Lula foi questionado sobre as críticas de Javier Milei à sua política econômica e ao cerco de Alexandre de Moraes a Jair Bolsonaro.
A resposta do petista?
Um debochado “Quem é esse cara?
É essa a “diplomacia do diálogo” que o PT vende ao mundo?
Milei veio ao Brasil, participou da convenção que lançou Flávio Bolsonaro candidato e falou o óbvio: alertou para o risco de crise da dívida com a gastança do governo Lula e criticou a interferência do STF, que chegou ao ponto de impedir uma visita ao ex-presidente Jair Bolsonaro.
Onde está a democracia plena que a esquerda diz defender?
Diante disso, o que fez o governo brasileiro?
O Itamaraty correu para classificar as falas de Milei como “ríspidas, grosseiras e inaceitáveis”.
Se criticar Lula e Moraes virou “inaceitável”, o que sobra para a liberdade de expressão no Brasil hoje?
Não bastasse, o ministro da Fazenda, Dario Durigan, subiu ainda mais o tom e chamou Milei de “palhaço” em entrevista de rádio.
É esse o nível do debate econômico do governo Lula?
Em vez de rebater com números, parte para o xingamento?
A cena é clara: quando a esquerda ataca Bolsonaro, a direita, a Argentina de Milei ou qualquer governo conservador, é “crítica legítima”.
Quando alguém de fora aponta o descontrole fiscal, o risco de dívida e o abuso de poder do STF, vira “ofensa” e “crise diplomática”.
Até quando essa seletividade vai mandar no Brasil?
Por que Lula finge não conhecer Milei?
Porque é mais fácil desqualificar a pessoa do que responder às críticas.
Ao dizer “quem é esse cara?
”, Lula tenta diminuir Milei para não encarar o debate sobre dívida, gasto público e autoritarismo judicial.
Por que o governo reagiu tão irritado?
Porque Milei tocou em dois pontos sensíveis: a política fiscal frouxa de Lula e o poder quase intocável de Alexandre de Moraes sobre a direita brasileira, especialmente sobre Jair Bolsonaro.
O que Milei falou de tão grave?
Ele disse que o Brasil caminha para uma crise da dívida e que espera que o eleitor cobre Lula nas urnas.

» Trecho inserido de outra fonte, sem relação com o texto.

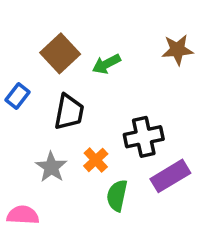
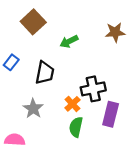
brown square: (60, 53) -> (33, 22), moved
orange cross: (96, 160) -> (72, 104), moved
purple rectangle: (170, 176) -> (111, 114), turned -45

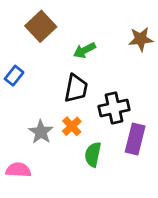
black trapezoid: (45, 73) -> (76, 88), moved
orange cross: (72, 104) -> (72, 126), moved

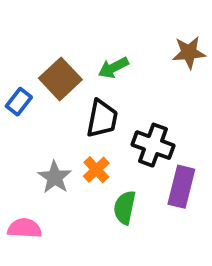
brown square: (41, 26) -> (60, 79), moved
black cross: (114, 108) -> (153, 145), turned 32

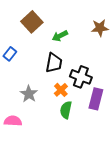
brown square: (60, 79) -> (32, 22), moved
orange cross: (96, 170) -> (61, 90), moved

Também criticou Moraes por barrar sua visita a Bolsonaro.
Ou seja, falou de economia e liberdade política.
Por que o STF entrou na história?
Porque, segundo Milei, Alexandre de Moraes impediu que ele visitasse Bolsonaro.

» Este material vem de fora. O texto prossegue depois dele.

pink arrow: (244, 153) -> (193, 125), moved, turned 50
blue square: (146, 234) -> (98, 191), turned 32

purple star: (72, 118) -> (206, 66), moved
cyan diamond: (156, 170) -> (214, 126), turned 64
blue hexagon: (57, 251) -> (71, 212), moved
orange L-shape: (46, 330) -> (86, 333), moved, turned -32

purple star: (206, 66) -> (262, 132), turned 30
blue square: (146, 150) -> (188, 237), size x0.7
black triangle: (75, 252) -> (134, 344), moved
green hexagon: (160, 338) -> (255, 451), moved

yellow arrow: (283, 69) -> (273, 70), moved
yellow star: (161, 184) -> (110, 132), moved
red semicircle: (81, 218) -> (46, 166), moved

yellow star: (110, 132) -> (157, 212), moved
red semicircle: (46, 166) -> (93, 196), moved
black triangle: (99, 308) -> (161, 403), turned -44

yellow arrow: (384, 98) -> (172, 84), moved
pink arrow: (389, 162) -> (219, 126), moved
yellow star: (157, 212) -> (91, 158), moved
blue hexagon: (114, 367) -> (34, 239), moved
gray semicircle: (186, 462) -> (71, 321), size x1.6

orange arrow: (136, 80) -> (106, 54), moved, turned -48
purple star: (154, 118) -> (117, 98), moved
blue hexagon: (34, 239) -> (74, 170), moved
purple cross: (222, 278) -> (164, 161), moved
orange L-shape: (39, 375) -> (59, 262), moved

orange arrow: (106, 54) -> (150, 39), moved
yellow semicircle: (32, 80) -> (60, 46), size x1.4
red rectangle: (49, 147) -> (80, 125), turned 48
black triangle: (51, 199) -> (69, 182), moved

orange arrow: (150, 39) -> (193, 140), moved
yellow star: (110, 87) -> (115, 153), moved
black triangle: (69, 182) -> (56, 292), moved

Isso expõe o tamanho da interferência do STF até em encontros políticos, algo que preocupa qualquer conservador atento.
Itamaraty virou braço do PT?
A convocação de embaixadores e o tom indignado mostram um Itamaraty muito mais preocupado em blindar Lula e o STF do que em manter um debate maduro com um país vizinho governado por um presidente eleito.
Por que chamaram Milei de palhaço?
O ministro da Fazenda preferiu o ataque pessoal à discussão técnica.
Em vez de mostrar que a dívida está sob controle, partiu para o xingamento, o que passa imagem de fraqueza, não de força.
A esquerda aceita crítica externa hoje?
Quando o alvo é Lula, o PT ou o STF, a reação é sempre a mesma: vitimismo, nota oficial, crise diplomática e tentativa de desmoralizar o crítico.
O que isso revela sobre Lula?
Revela um presidente que não suporta ser confrontado, que prefere ironia e deboche a responder com dados, e que conta com uma máquina estatal inteira pronta para defendê-lo de qualquer questionamento.
Por que a direita observa tudo isso?
Porque vê, mais uma vez, a confirmação de que há dois pesos e duas medidas: um padrão duro e agressivo contra conservadores e um padrão de proteção total para Lula, PT e aliados do sistema.
Isso pode piorar até 2026?
Sim.
Com as eleições se aproximando, a tendência é o cerco aumentar: mais sensibilidade a críticas, mais uso de instituições para blindar o governo e mais ataques a qualquer voz que se alinhe a Bolsonaro ou a líderes como Milei.
No fim, a pergunta que fica é simples: quem realmente está passando vergonha nessa história – o presidente argentino que fala o que pensa ou o governo brasileiro que não aceita ouvir o que não quer?